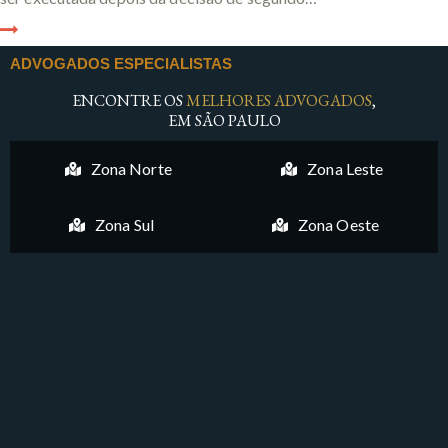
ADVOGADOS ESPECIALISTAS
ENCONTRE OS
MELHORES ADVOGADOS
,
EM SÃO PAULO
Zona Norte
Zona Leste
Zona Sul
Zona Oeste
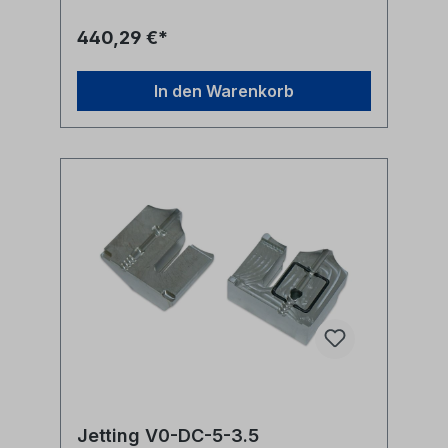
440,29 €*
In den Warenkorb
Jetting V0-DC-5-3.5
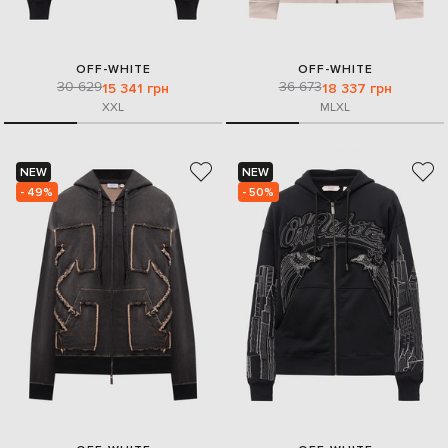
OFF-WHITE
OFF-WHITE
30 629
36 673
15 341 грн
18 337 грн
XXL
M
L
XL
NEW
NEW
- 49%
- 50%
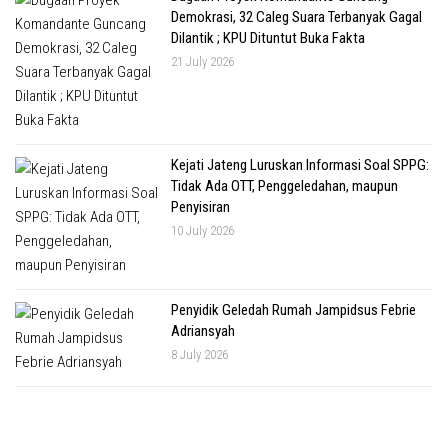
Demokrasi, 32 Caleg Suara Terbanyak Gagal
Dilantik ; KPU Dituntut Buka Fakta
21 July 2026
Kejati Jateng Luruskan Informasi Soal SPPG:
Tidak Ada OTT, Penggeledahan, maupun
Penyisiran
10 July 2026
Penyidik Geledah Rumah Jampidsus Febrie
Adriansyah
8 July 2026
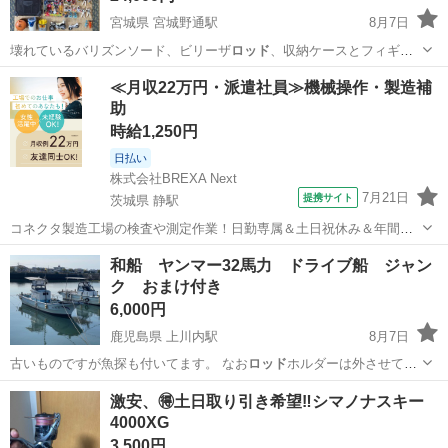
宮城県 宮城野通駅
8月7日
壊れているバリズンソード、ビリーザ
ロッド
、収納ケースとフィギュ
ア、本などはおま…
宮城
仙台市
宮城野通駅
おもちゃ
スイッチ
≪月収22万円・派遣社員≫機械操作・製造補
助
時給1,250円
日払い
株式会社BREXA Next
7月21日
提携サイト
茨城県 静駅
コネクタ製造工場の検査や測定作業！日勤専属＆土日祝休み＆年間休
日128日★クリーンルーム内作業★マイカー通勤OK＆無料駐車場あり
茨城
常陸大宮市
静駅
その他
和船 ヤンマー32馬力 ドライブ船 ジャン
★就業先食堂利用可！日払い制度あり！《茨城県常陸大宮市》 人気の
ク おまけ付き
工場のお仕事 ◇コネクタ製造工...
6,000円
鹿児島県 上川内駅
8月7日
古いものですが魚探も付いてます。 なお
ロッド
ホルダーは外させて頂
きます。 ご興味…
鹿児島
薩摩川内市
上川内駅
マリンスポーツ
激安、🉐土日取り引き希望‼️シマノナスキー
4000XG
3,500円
::::::::
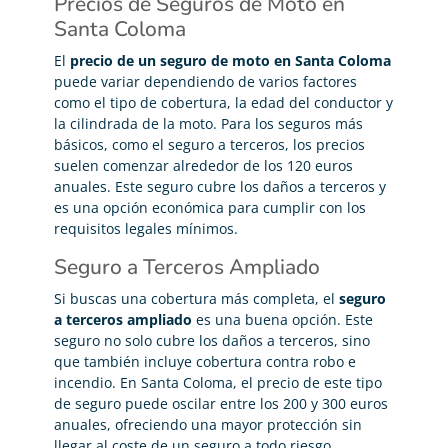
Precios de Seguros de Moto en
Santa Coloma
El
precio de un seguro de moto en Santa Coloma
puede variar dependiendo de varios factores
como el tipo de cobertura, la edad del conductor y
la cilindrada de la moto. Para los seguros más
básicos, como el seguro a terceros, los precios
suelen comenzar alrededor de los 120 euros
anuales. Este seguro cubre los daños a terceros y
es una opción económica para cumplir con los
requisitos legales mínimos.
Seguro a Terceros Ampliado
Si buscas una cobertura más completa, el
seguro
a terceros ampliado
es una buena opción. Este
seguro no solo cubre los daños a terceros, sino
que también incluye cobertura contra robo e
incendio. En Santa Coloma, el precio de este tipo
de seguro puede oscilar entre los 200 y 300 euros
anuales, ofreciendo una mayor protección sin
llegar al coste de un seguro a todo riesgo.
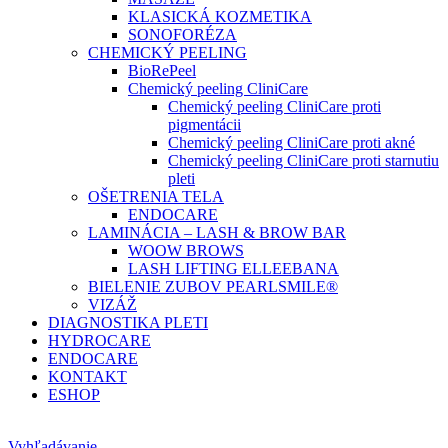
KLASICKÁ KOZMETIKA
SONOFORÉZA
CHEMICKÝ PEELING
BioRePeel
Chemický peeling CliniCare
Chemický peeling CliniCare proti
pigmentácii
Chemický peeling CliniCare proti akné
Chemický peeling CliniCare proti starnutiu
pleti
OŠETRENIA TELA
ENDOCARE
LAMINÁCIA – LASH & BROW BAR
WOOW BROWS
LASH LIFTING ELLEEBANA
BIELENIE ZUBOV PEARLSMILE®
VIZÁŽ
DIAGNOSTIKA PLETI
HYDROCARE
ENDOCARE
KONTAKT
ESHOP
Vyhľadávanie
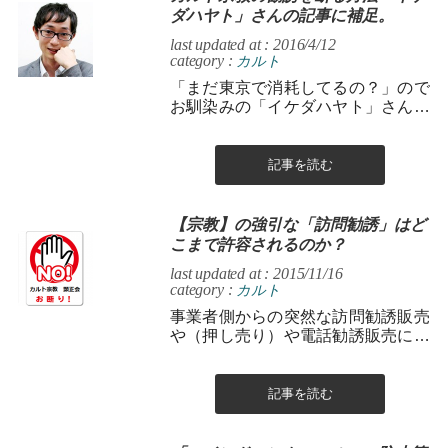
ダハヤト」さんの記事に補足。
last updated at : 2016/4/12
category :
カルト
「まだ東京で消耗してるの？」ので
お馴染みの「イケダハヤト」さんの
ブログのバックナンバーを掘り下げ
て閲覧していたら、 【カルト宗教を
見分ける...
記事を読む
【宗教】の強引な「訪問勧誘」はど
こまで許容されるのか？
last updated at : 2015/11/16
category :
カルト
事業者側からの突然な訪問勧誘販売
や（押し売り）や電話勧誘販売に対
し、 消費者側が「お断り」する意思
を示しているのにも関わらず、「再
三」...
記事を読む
::::::::
TASK PROMPT: Copy the lines above between the one holding "ADVOGADOS ESPECIALISTAS" and the one holding "10 July 2026", inclusive. Drop the pictures.

ANSWER TO THIS EXERCISE:
ADVOGADOS ESPECIALISTAS
ENCONTRE OS
MELHORES ADVOGADOS
,
EM SÃO PAULO
Zona Norte
Zona Leste
Zona Sul
Zona Oeste
440,29 €*
In den Warenkorb
Jetting V0-DC-5-3.5
OFF-WHITE
OFF-WHITE
30 629
36 673
15 341 грн
18 337 грн
XXL
M
L
XL
NEW
NEW
- 49%
- 50%
Demokrasi, 32 Caleg Suara Terbanyak Gagal
Dilantik ; KPU Dituntut Buka Fakta
21 July 2026
Kejati Jateng Luruskan Informasi Soal SPPG:
Tidak Ada OTT, Penggeledahan, maupun
Penyisiran
10 July 2026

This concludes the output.